16. Before concluding we have to deal with an argument put-forth by the Commission and the respondent no. 2 that the appellant cannot seek any refund of the tariff already paid by it because the appellant has consumed electricity with full knowledge of the tariff payable. It has been pointed out that the appellant after filing the appeal requested the Court to await the decision on a review petition filed by the respondent no. 3 and in the process delayed the disposal of the appeal. Mr. Suresh Tripathy has cited judgments to argue that a party cannot approbate and reprobate. In our opinion, these arguments are not applicable to the present appeal. The appellant has filed the appeal within the time allowed by the Act. During the pendency of the appeal he could only consume electricity at the impugned rates. Its consumption does not mean waiver of his challenge to the impugned tariff order. It cannot be said that because he has consumed electricity during pendency of the appeal he has voluntarily paid for its consumption at the impugned rates.
17. The respondent No. 2 has expressed its difficulty in refunding any amount eventually found to have been recovered in excess from the appellant and consumers falling in his category because currently it is facing a deficit. This situation can be met by making appropriate provision for a re-payment schedule and by creating regulatory asset, if necessary.
18. In view of the above, we allow the appeal and set-aside the impugned order to the extent of tariff fixed for the category of the appellant, namely, HT Industry with contract load above 1,000 KVA and load factor above 50 % and subjected to additional supply surcharge for continuous supply without adversely affecting the tariff of any other category. The Commission shall re-determine the tariff for this category keeping in view the observations made in this judgment.
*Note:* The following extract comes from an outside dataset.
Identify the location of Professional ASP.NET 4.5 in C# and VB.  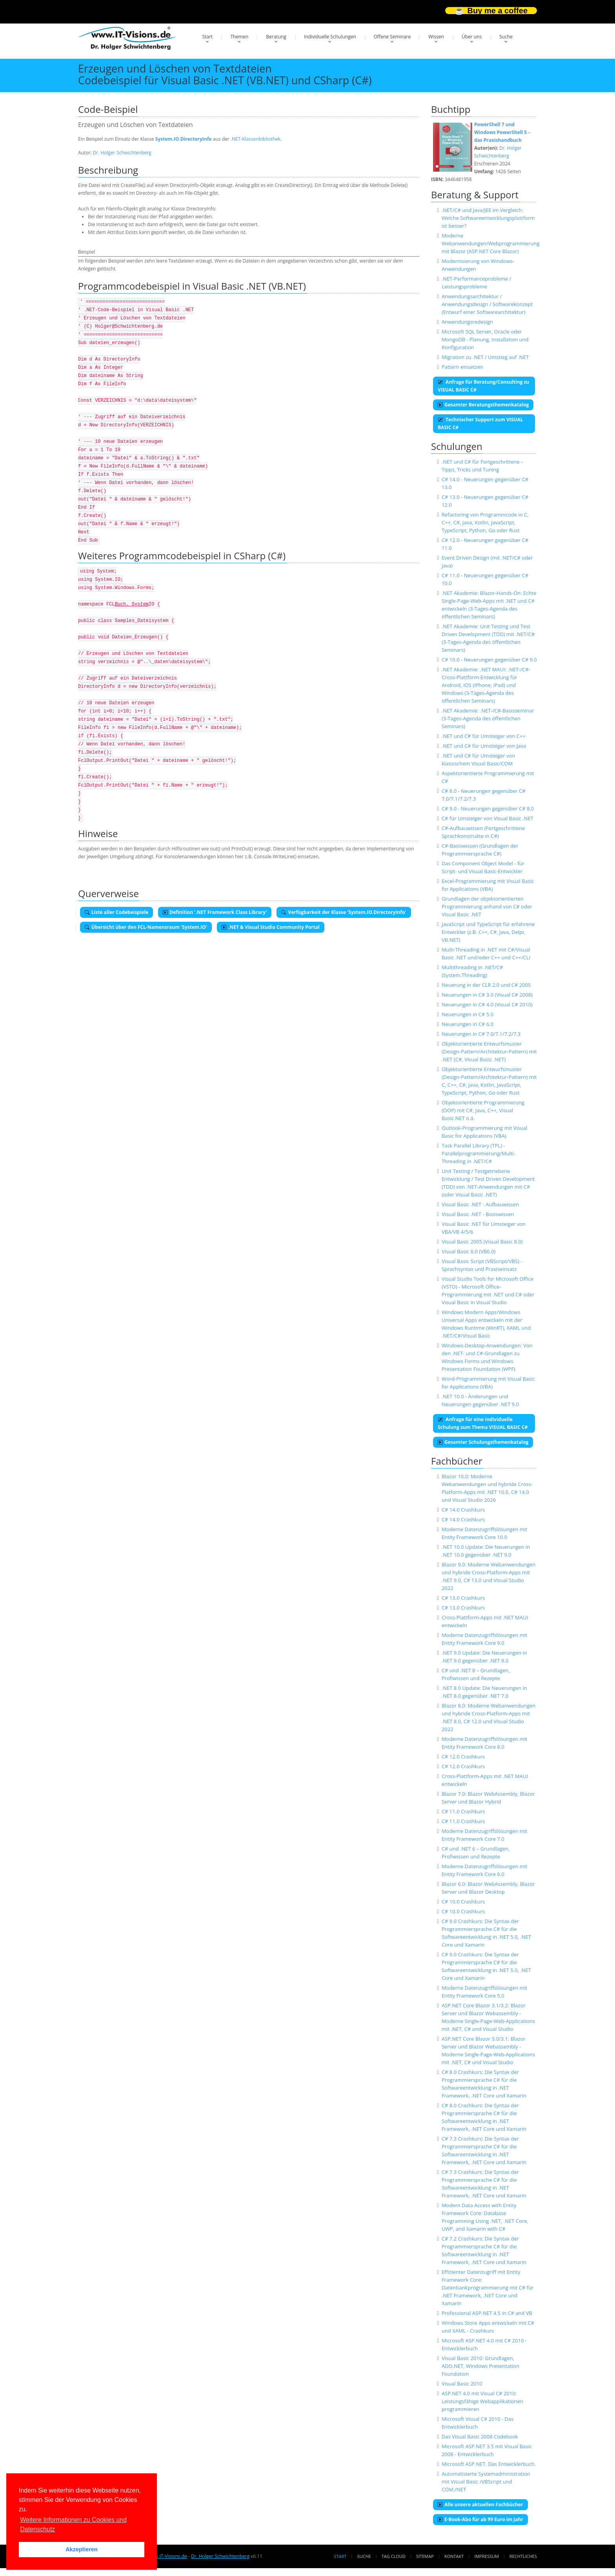
(487, 2313).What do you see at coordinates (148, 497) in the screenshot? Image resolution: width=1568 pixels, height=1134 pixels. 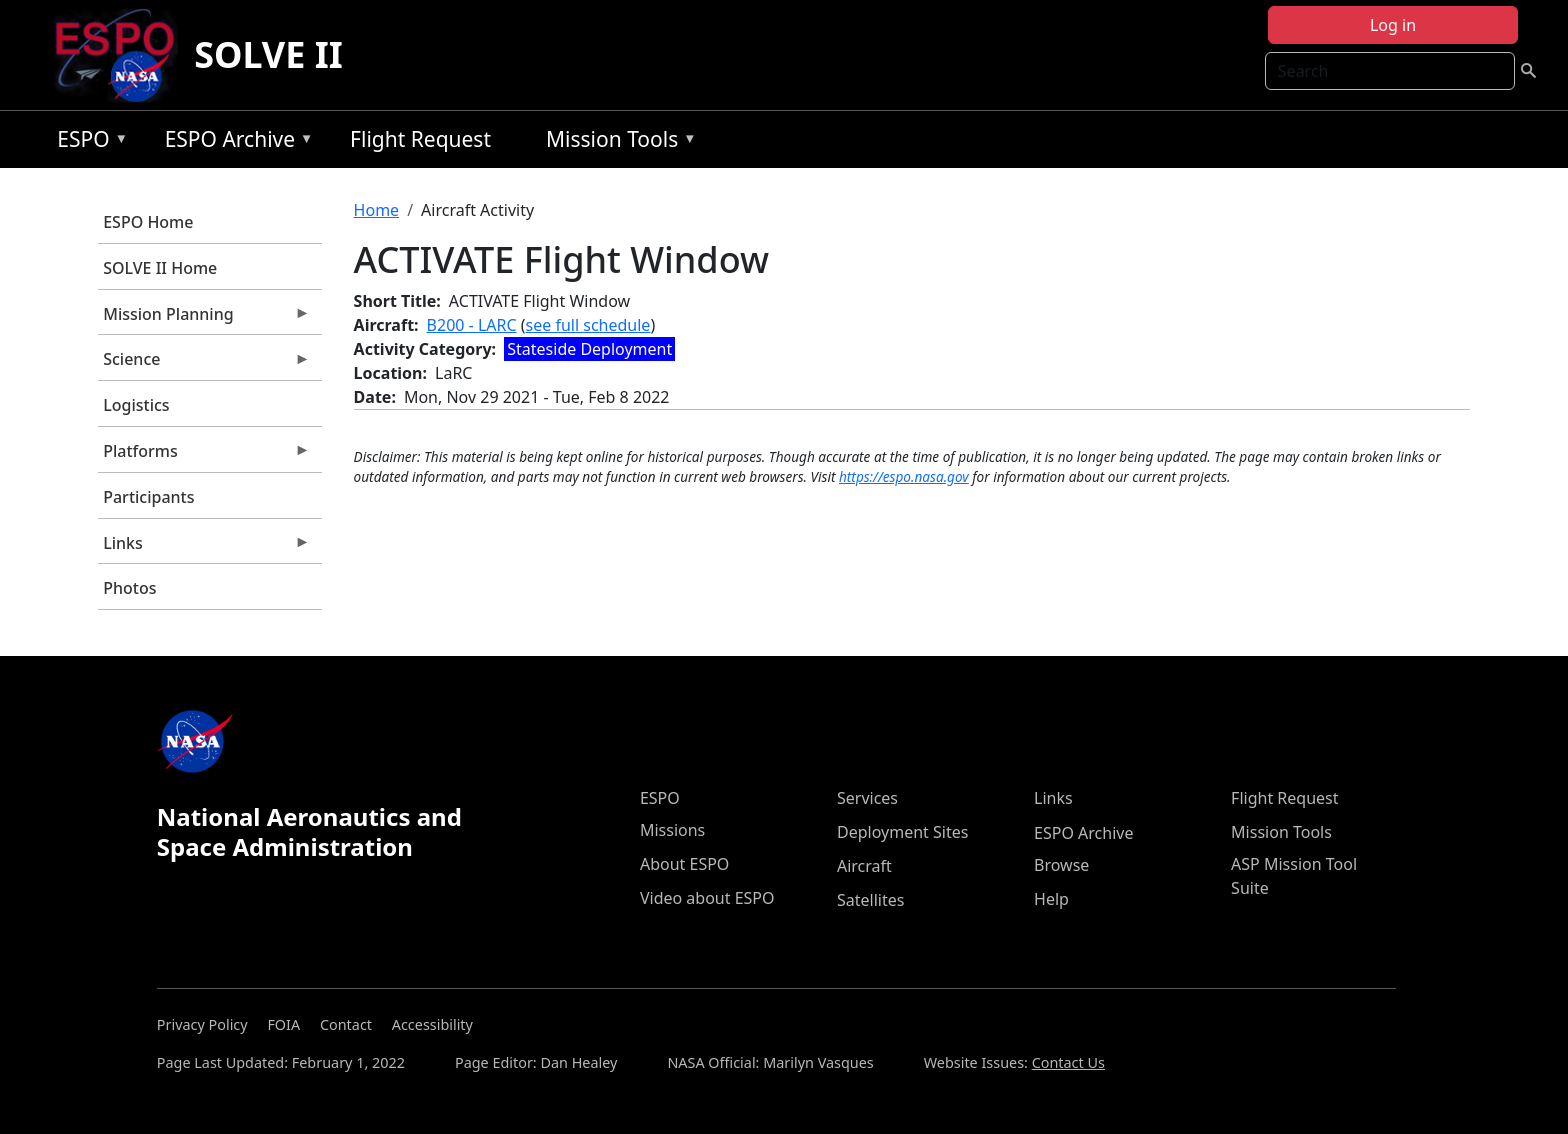 I see `Participants` at bounding box center [148, 497].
The respondent No. 2 shall refund the amount found to have been recovered from the consumers of the aforesaid category on account of the re-determined tariff. Such refund will be made by adjustment against the electricity bills of the next 12 months. It will be open to the respondents to create regulatory assets, if necessary, to meet this liability.
19. With this I.A. No. 114 of 2008 also stands disposed of.
20. Pronounced in open court on this 06th day of October, 2009.